Nobody could ever accuse this guy of only choosing issues that are politically easy. Dayton’s tenure so far reminds me of a marathon showing of the Discovery Channel show Dirty Jobs, where the host engages in a variety of revolting vocations that very few of us are willing to enter.
But maybe he’s on to something. After all, today we learned in the Star Tribune’s poll that Dirty Job Dayton’s approval rating is a respectable 52%, much higher than midwest GOP Governors in Wisconsin (37% approve) and Ohio (36% approve). Former Minnesota Governor Tim Pawlenty had a 42% approval rating in his last year of office.
How does Dayton do it? He is not considered particularly glib or politically skilled. He has almost no electoral mandate. He certainly hasn’t been able to ride an economic boom to popularity.
I don’t pretend to fully understand Dayton’s appeal, but I think he benefits from at least two things. First, even when Minnesotans disagree with Dayton on many of these issues, I think the majority of them admire that he is at least sincerely engaged in messy problem-solving, rather than opting for partisan gamesmanship.

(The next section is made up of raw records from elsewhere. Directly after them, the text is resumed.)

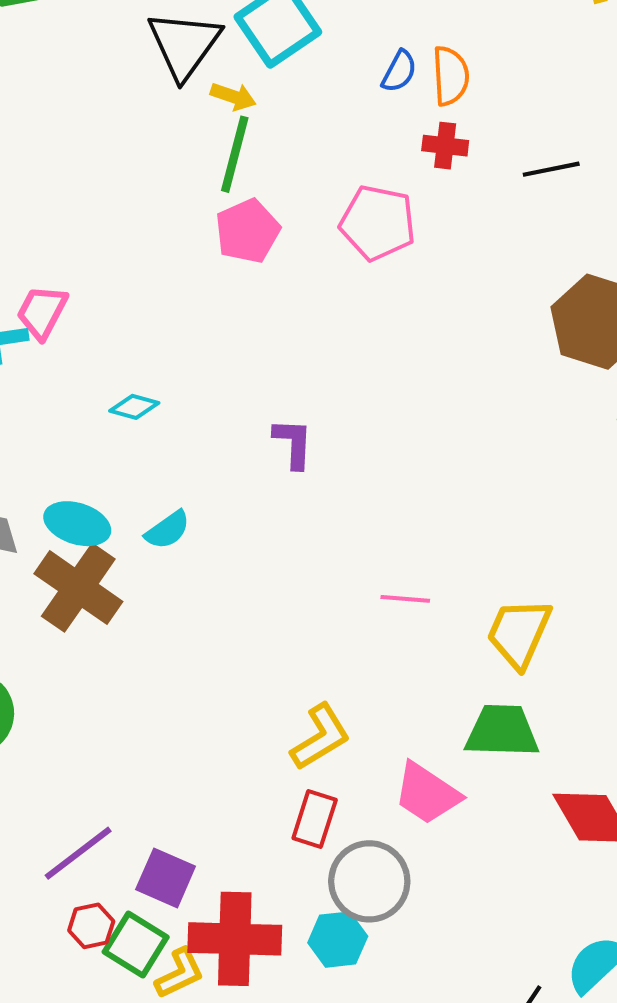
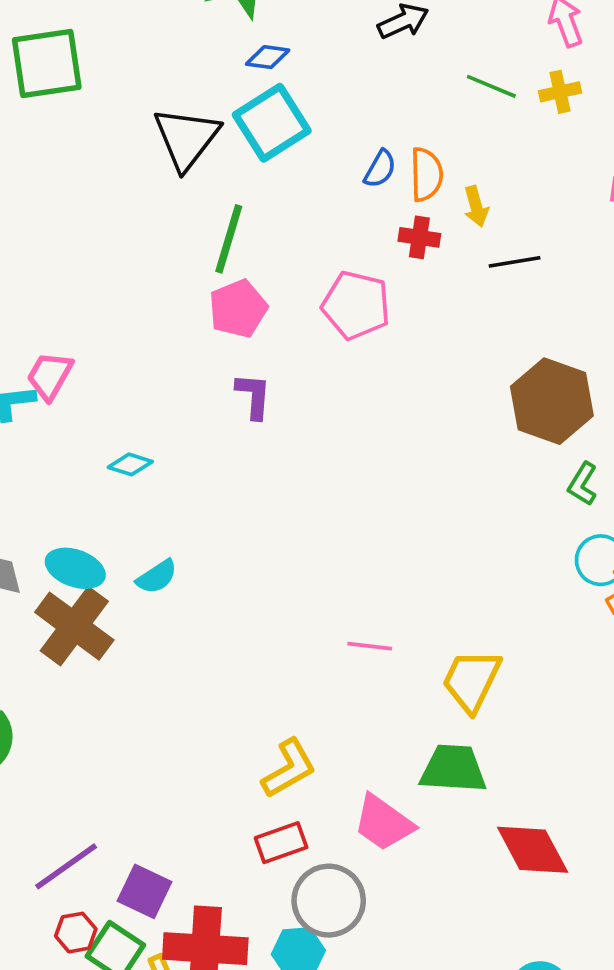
yellow arrow: (233, 96) -> (476, 206), moved, turned 54
purple L-shape: (293, 443) -> (253, 396), moved
red rectangle: (315, 819) -> (281, 843), turned 51

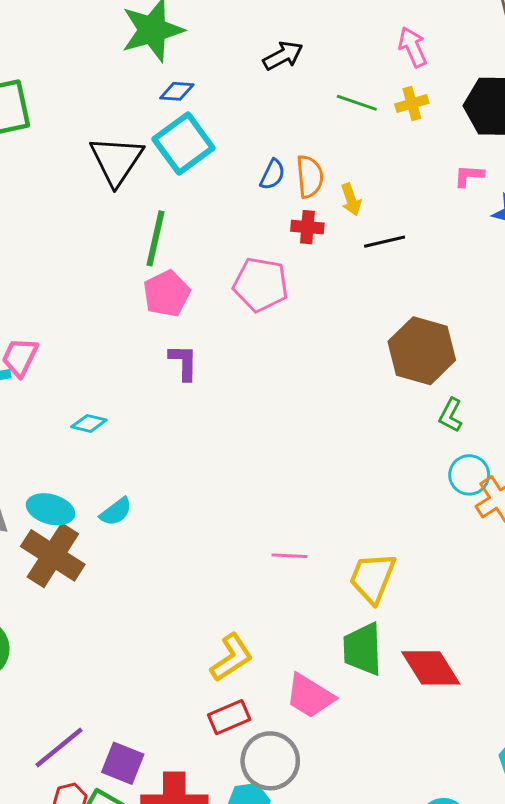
green trapezoid: (453, 769) -> (363, 649), turned -92
red diamond: (533, 850) -> (431, 668), moved

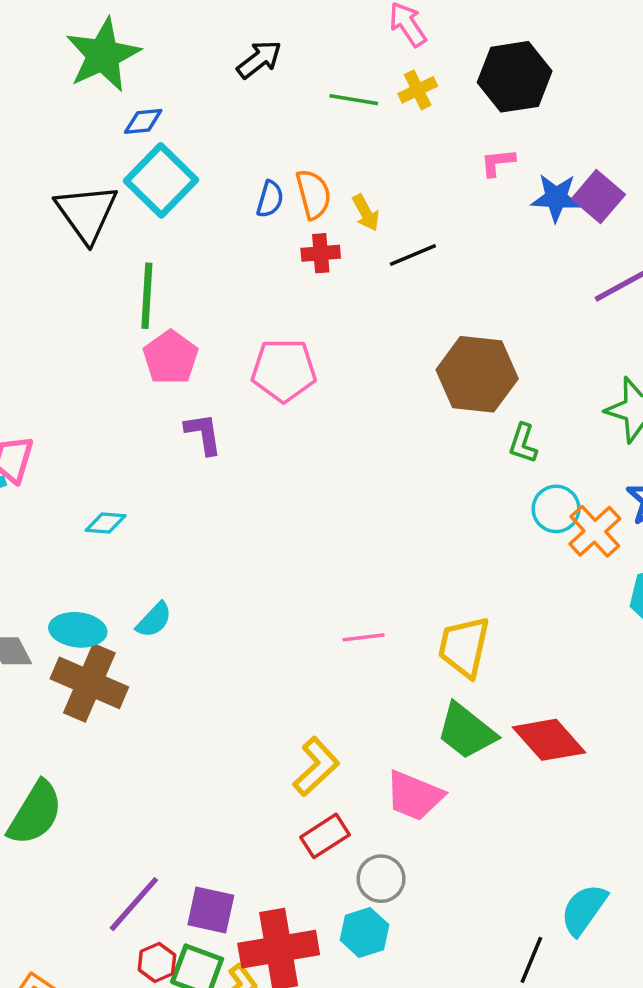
pink pentagon: (260, 284) -> (284, 370), moved
green trapezoid: (363, 649) -> (466, 731), turned -40
gray circle: (270, 761) -> (381, 879), size x0.7

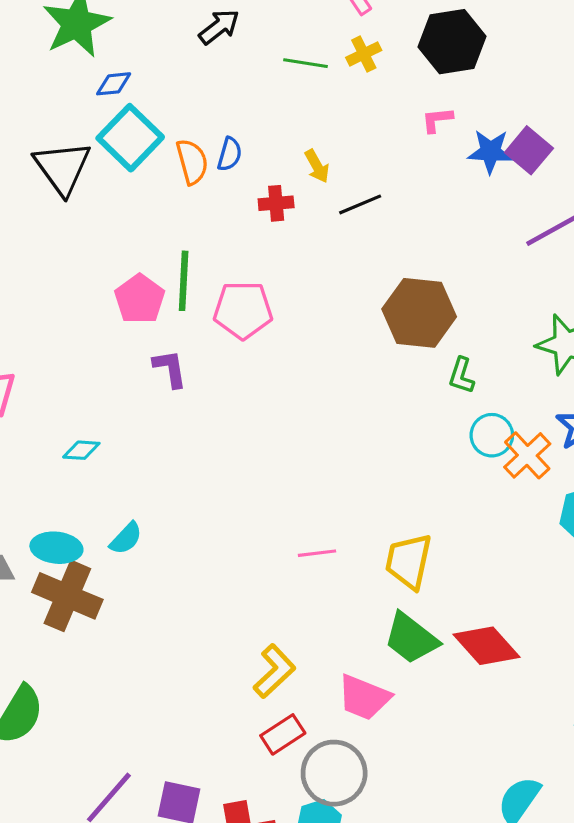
orange semicircle: (313, 194) -> (192, 162), moved
green line: (147, 296) -> (184, 281), moved
gray circle: (381, 879) -> (334, 773), size x1.5

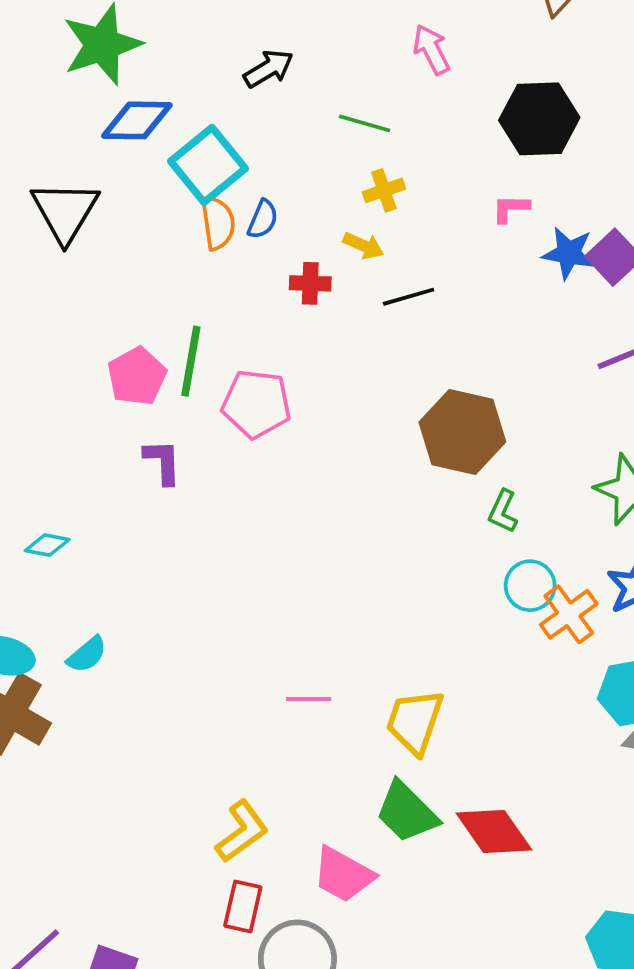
yellow cross: (364, 54) -> (384, 190), moved
blue diamond: (114, 84) -> (137, 120), size x1.6
cyan square: (130, 138) -> (208, 165), moved
yellow arrow: (317, 166) -> (363, 246), turned -44
red rectangle: (283, 734) -> (243, 906), turned -51

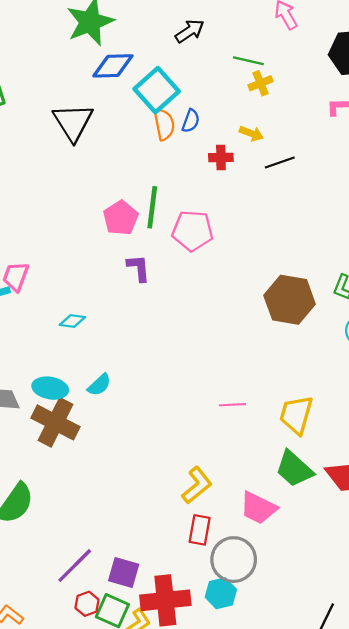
yellow cross: (384, 190) -> (260, 83), moved
brown hexagon: (462, 432) -> (290, 300), moved

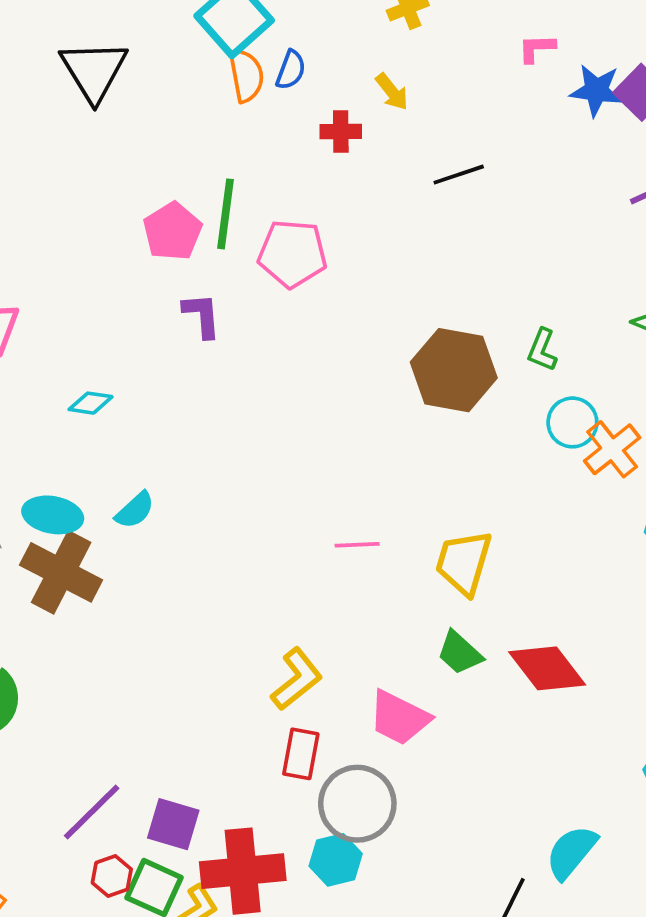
yellow arrow: (251, 133) -> (392, 92), turned 30
black line: (280, 162) -> (459, 175), moved
green trapezoid: (294, 469) -> (460, 653), size x0.7

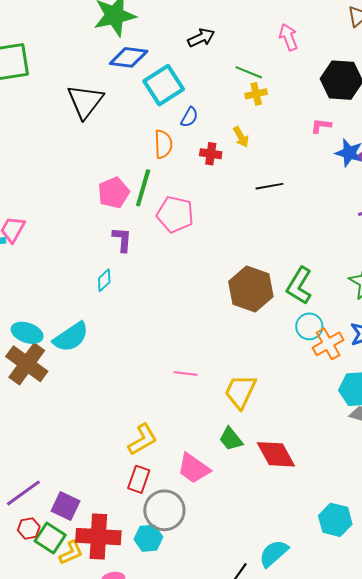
orange semicircle: (246, 75) -> (163, 144), moved
green L-shape: (542, 350) -> (299, 286), size x1.6
cyan diamond: (91, 403) -> (104, 280), moved, turned -60
cyan semicircle: (135, 510) -> (71, 337), size x1.6

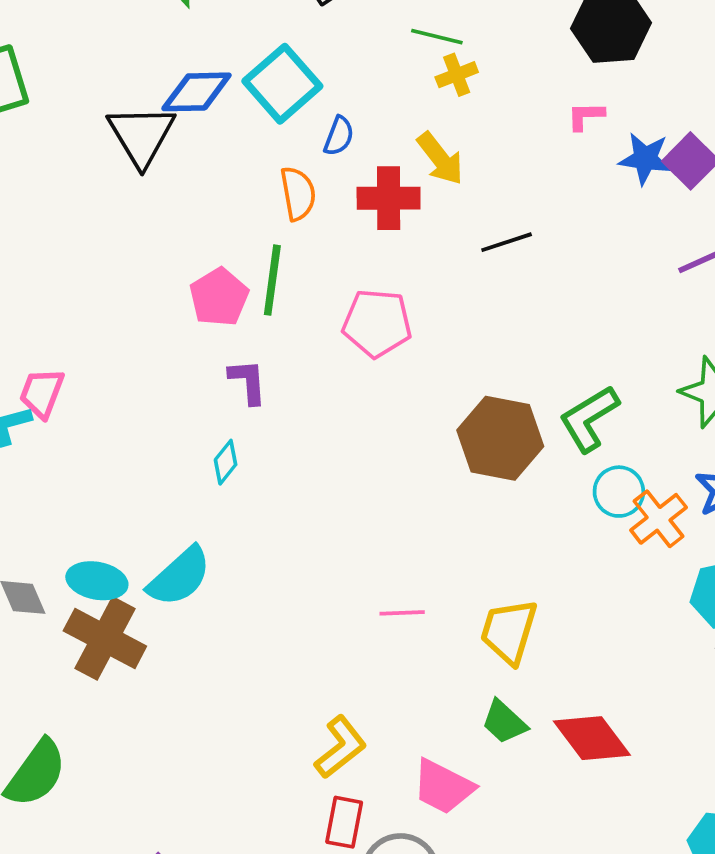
blue diamond: (129, 57) -> (196, 92), moved
yellow arrow: (241, 137) -> (440, 159), size x1.4
red cross: (211, 154) -> (389, 198), size x1.5
pink pentagon: (175, 214) -> (377, 323), moved
green L-shape: (299, 286) -> (589, 419), turned 36

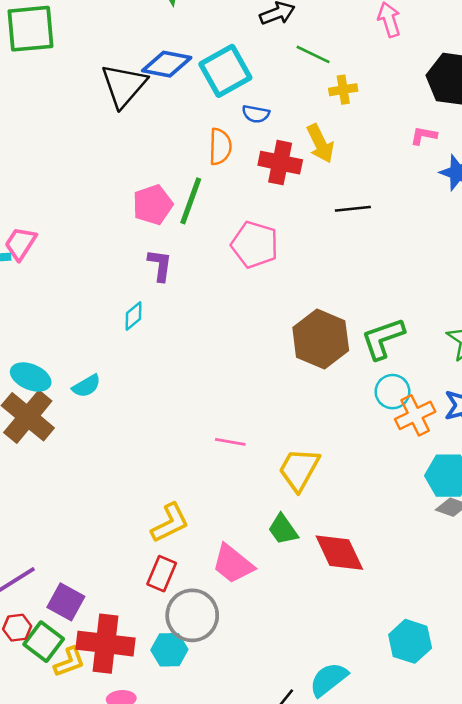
green line: (437, 37) -> (313, 54), moved
blue semicircle: (339, 136) -> (256, 114), turned 68
cyan semicircle: (179, 577) -> (86, 386), size x0.6

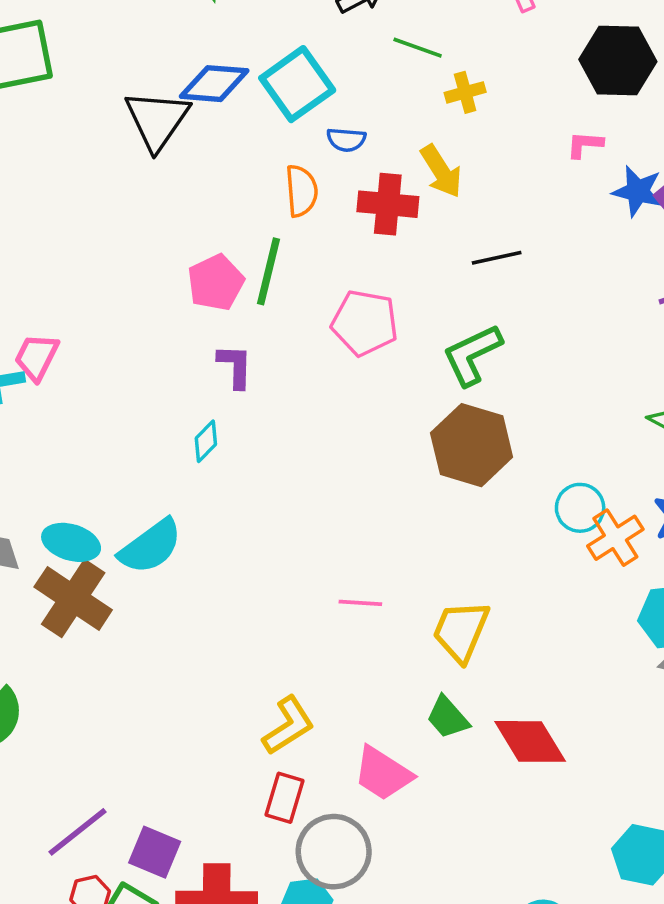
green L-shape: (383, 338) -> (472, 355), moved
cyan semicircle: (86, 386) -> (151, 546), size x1.6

Second, everything is relative in politics, and to most Minnesotans Dayton looks better than his dance partners in the Legislature, who seem to have badly overestimated the extent of their electoral mandate, and don’t always appear to be sincerely engaged in nitty gritty problem-solving.
In other words, Minnesotans may not want to go up and give a big hug to Dirty Job Dayton after all the time he has spent mucking around in the State Capitol sewers, vermin traps and dumpsters, but they seem to admire him more than the dandies who refuse to dive into the dirty but necessary jobs.